• **DIRECTIONS FOR THIS TASK**: The data below holds the lines to copy: everything from the line containing "Unternehmen" to the line containing "향력 있는 작가로 선정됐다. 2022년 미국의회도서관 미국소설상 최연소 수", both ends included, set down exactly.

• **GIVEN DATA**:
= Beginning of Section =
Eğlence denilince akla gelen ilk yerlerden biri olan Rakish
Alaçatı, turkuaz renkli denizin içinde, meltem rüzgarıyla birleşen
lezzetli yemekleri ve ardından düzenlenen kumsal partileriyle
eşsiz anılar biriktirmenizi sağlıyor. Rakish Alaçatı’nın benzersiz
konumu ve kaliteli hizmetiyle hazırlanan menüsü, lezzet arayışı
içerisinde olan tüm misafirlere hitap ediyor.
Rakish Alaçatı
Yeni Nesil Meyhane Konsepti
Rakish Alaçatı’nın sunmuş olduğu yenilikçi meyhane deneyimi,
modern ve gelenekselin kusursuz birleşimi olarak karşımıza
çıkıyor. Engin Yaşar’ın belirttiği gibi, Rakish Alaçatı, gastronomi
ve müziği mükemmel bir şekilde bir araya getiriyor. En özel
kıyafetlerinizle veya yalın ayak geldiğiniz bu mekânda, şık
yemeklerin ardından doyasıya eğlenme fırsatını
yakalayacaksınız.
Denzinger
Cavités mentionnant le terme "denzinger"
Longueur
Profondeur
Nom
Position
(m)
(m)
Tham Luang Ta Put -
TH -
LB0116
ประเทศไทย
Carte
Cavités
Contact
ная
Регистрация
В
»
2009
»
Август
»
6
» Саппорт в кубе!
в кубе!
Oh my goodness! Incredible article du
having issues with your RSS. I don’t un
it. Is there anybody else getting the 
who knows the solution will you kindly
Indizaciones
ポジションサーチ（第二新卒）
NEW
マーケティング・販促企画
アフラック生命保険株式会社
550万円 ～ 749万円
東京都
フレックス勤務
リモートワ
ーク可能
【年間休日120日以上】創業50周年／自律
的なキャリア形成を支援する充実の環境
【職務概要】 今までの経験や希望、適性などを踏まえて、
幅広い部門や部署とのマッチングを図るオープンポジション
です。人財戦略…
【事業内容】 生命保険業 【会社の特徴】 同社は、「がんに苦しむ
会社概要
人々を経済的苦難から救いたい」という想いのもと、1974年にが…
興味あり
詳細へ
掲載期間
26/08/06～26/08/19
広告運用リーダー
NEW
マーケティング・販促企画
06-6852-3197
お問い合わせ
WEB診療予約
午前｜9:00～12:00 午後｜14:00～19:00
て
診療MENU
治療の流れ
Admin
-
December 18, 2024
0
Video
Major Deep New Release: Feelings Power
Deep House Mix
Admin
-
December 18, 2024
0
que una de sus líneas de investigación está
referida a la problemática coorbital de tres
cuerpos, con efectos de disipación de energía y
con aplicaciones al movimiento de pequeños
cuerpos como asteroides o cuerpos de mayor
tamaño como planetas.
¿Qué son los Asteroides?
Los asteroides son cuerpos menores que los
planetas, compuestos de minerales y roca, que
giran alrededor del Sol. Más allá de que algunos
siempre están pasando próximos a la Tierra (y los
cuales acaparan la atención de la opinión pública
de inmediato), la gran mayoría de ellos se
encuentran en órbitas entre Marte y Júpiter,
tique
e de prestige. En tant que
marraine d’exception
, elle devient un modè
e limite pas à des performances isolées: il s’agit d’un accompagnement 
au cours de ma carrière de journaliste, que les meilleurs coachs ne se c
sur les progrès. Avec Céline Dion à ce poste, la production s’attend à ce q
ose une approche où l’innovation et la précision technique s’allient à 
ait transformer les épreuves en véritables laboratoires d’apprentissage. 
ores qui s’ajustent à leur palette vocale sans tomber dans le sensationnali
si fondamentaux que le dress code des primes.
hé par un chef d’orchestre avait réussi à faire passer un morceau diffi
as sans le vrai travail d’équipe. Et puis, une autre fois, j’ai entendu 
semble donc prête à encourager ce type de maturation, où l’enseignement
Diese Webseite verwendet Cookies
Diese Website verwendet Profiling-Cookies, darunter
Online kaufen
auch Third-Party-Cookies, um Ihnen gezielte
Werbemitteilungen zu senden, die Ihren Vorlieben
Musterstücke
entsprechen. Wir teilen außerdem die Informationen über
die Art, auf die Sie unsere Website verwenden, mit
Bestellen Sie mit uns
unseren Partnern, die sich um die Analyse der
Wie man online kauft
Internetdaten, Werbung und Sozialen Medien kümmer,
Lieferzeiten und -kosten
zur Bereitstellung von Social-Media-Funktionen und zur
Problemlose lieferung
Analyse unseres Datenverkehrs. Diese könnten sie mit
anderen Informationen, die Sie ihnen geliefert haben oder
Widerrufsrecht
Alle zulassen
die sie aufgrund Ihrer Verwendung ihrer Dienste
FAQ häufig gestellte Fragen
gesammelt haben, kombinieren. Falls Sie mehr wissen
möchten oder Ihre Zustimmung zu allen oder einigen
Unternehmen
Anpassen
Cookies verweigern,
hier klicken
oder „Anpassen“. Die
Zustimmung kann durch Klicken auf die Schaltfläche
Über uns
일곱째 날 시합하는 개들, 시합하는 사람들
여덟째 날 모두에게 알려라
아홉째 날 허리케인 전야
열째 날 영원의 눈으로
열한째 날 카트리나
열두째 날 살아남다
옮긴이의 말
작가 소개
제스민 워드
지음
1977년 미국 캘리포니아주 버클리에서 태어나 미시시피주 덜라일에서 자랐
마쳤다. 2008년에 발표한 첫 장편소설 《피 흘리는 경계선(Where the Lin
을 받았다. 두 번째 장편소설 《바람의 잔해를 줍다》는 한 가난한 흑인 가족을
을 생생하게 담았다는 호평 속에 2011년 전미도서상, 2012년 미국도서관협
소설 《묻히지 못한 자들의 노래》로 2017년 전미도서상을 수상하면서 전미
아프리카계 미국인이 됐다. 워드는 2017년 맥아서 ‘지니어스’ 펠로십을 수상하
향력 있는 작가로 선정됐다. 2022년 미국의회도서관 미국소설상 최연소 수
= End of Section =
= Beginning of Section =
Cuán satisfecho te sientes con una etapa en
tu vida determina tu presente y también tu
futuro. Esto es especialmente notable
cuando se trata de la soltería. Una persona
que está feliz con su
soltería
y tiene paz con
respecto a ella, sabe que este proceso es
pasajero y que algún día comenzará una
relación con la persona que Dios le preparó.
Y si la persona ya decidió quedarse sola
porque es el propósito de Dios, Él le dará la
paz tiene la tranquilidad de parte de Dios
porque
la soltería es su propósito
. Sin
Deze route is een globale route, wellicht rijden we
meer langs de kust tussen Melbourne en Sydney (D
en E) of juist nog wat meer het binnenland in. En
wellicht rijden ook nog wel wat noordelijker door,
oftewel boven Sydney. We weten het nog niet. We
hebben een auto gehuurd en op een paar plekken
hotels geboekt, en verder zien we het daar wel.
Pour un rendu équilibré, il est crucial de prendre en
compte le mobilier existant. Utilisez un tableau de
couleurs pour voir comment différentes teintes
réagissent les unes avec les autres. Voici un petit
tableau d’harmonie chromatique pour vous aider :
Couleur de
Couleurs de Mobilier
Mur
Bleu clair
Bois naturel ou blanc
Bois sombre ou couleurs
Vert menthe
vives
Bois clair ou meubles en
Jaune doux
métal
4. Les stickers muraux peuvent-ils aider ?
= End of Section =
• **EXERCISE SOLUTION**:
Unternehmen
Anpassen
Cookies verweigern,
hier klicken
oder „Anpassen“. Die
Zustimmung kann durch Klicken auf die Schaltfläche
Über uns
일곱째 날 시합하는 개들, 시합하는 사람들
여덟째 날 모두에게 알려라
아홉째 날 허리케인 전야
열째 날 영원의 눈으로
열한째 날 카트리나
열두째 날 살아남다
옮긴이의 말
작가 소개
제스민 워드
지음
1977년 미국 캘리포니아주 버클리에서 태어나 미시시피주 덜라일에서 자랐
마쳤다. 2008년에 발표한 첫 장편소설 《피 흘리는 경계선(Where the Lin
을 받았다. 두 번째 장편소설 《바람의 잔해를 줍다》는 한 가난한 흑인 가족을
을 생생하게 담았다는 호평 속에 2011년 전미도서상, 2012년 미국도서관협
소설 《묻히지 못한 자들의 노래》로 2017년 전미도서상을 수상하면서 전미
아프리카계 미국인이 됐다. 워드는 2017년 맥아서 ‘지니어스’ 펠로십을 수상하
향력 있는 작가로 선정됐다. 2022년 미국의회도서관 미국소설상 최연소 수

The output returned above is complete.